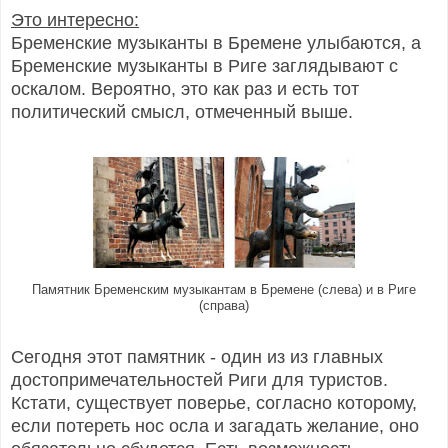
Это интересно:
Бременские музыканты в Бремене улыбаются, а
Бременские музыканты в Риге заглядывают с
оскалом. Вероятно, это как раз и есть тот
политический смысл, отмеченный выше.
Памятник Бременским музыкантам в Бремене (слева) и в Риге
(справа)
Сегодня этот памятник - один из из главных
достопримечательностей Риги для туристов.
Кстати, существует поверье, согласно которому,
если потереть нос осла и загадать желание, оно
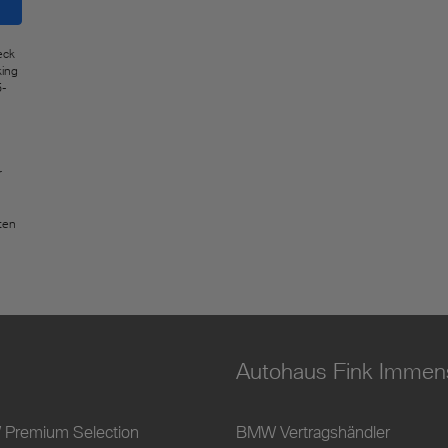
eck
king
5-
r
ten
Autohaus Fink Immen
Premium Selection
BMW Vertragshändler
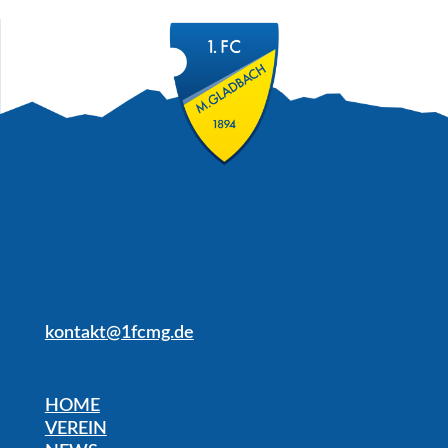
kontakt@1fcmg.de
HOME
VEREIN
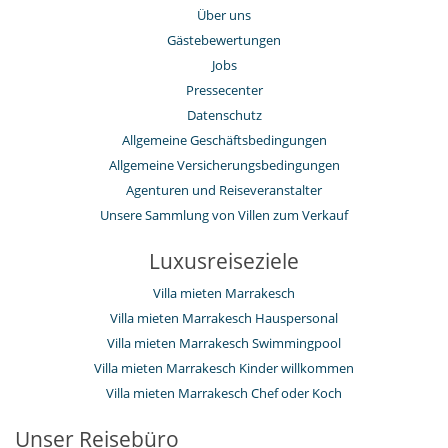
Über uns
Gästebewertungen
Jobs
Pressecenter
Datenschutz
Allgemeine Geschäftsbedingungen
Allgemeine Versicherungsbedingungen
Agenturen und Reiseveranstalter
Unsere Sammlung von Villen zum Verkauf
Luxusreiseziele
Villa mieten Marrakesch
Villa mieten Marrakesch Hauspersonal
Villa mieten Marrakesch Swimmingpool
Villa mieten Marrakesch Kinder willkommen
Villa mieten Marrakesch Chef oder Koch
Unser Reisebüro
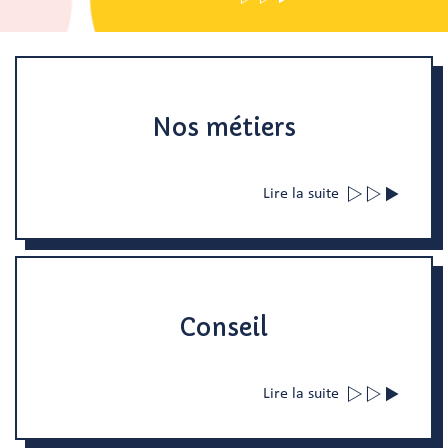
Nos métiers
Lire la suite
Conseil
Lire la suite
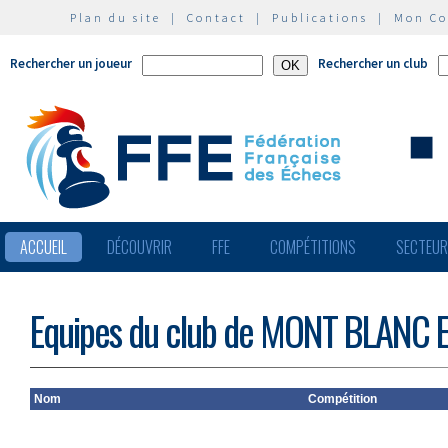
Plan du site
|
Contact
|
Publications
|
Mon C
Rechercher un joueur
Rechercher un club
ACCUEIL
DÉCOUVRIR
FFE
COMPÉTITIONS
SECTEU
Equipes du club de MONT BLANC
Nom
Compétition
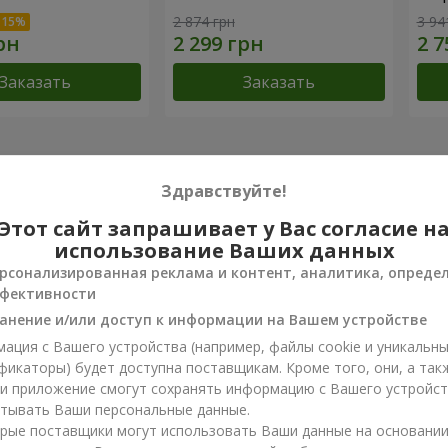
2 874 грн
3 94
Заказать
Заказать
 достижения
Здравствуйте!
Доставка цветов года в Украине
Луч
Этот сайт запрашивает у Вас согласие н
«Выбор страны»
«Ukr
использование Ваших данных
2026 год
20
рсонализированная реклама и контент, аналитика, опреде
фективности
анение и/или доступ к информации на Вашем устройстве
ы о товаре
5
из
5
ация с Вашего устройства (например, файлы cookie и уникальн
фикаторы) будет доступна поставщикам. Кроме того, они, а так
ли приложение смогут сохранять информацию с Вашего устройст
тывать Ваши персональные данные.
25.01.2022
рые поставщики могут использовать Ваши данные на основани
ла дважды. Цветы шикарные!! Сервис вообще лучший в Украине.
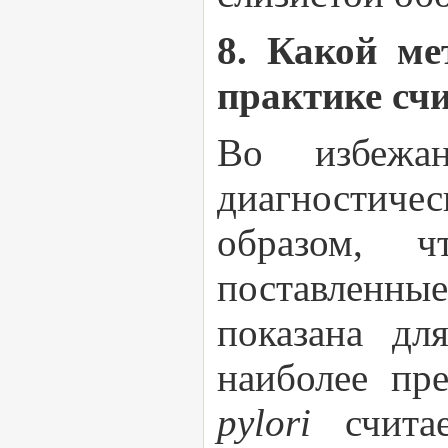
8. Какой м
практике сч
Во избежа
диагностиче
образом, 
поставленные
показана дл
наиболее пр
pylori
счит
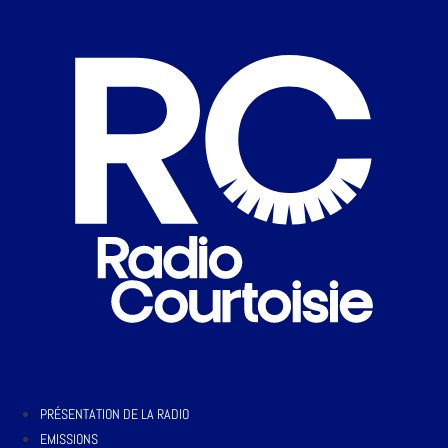
PRÉSENTATION DE LA RADIO
EMISSIONS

▶ _TASK TO COMPLETE_: Would you mind transcribing the material exactly, without the pictures?

▶ _SOLUTION TO THE EXERCISE_:
Это интересно:
Бременские музыканты в Бремене улыбаются, а
Бременские музыканты в Риге заглядывают с
оскалом. Вероятно, это как раз и есть тот
политический смысл, отмеченный выше.
Памятник Бременским музыкантам в Бремене (слева) и в Риге
(справа)
Сегодня этот памятник - один из из главных
достопримечательностей Риги для туристов.
Кстати, существует поверье, согласно которому,
если потереть нос осла и загадать желание, оно
eck
king
5-
r
ten
Autohaus Fink Immen
Premium Selection
BMW Vertragshändler
kontakt@1fcmg.de
HOME
VEREIN
Über uns
Gästebewertungen
Jobs
Pressecenter
Datenschutz
Allgemeine Geschäftsbedingungen
Allgemeine Versicherungsbedingungen
Agenturen und Reiseveranstalter
Unsere Sammlung von Villen zum Verkauf
Luxusreiseziele
Villa mieten Marrakesch
Villa mieten Marrakesch Hauspersonal
Villa mieten Marrakesch Swimmingpool
Villa mieten Marrakesch Kinder willkommen
Villa mieten Marrakesch Chef oder Koch
Unser Reisebüro
Nos métiers
Lire la suite
Conseil
Lire la suite
Plan du site
|
Contact
|
Publications
|
Mon C
Rechercher un joueur
Rechercher un club
ACCUEIL
DÉCOUVRIR
FFE
COMPÉTITIONS
SECTEU
Equipes du club de MONT BLANC
Nom
Compétition
2 874 грн
3 94
Заказать
Заказать
 достижения
Здравствуйте!
Доставка цветов года в Украине
Луч
Этот сайт запрашивает у Вас согласие н
«Выбор страны»
«Ukr
использование Ваших данных
2026 год
20
рсонализированная реклама и контент, аналитика, опреде
фективности
анение и/или доступ к информации на Вашем устройстве
ы о товаре
5
из
5
ация с Вашего устройства (например, файлы cookie и уникальн
фикаторы) будет доступна поставщикам. Кроме того, они, а так
ли приложение смогут сохранять информацию с Вашего устройст
тывать Ваши персональные данные.
25.01.2022
рые поставщики могут использовать Ваши данные на основани
ла дважды. Цветы шикарные!! Сервис вообще лучший в Украине.
8. Какой м
практике сч
Во избежа
диагностиче
образом, 
поставленные
показана дл
наиболее пр
pylori
счит
PRÉSENTATION DE LA RADIO
EMISSIONS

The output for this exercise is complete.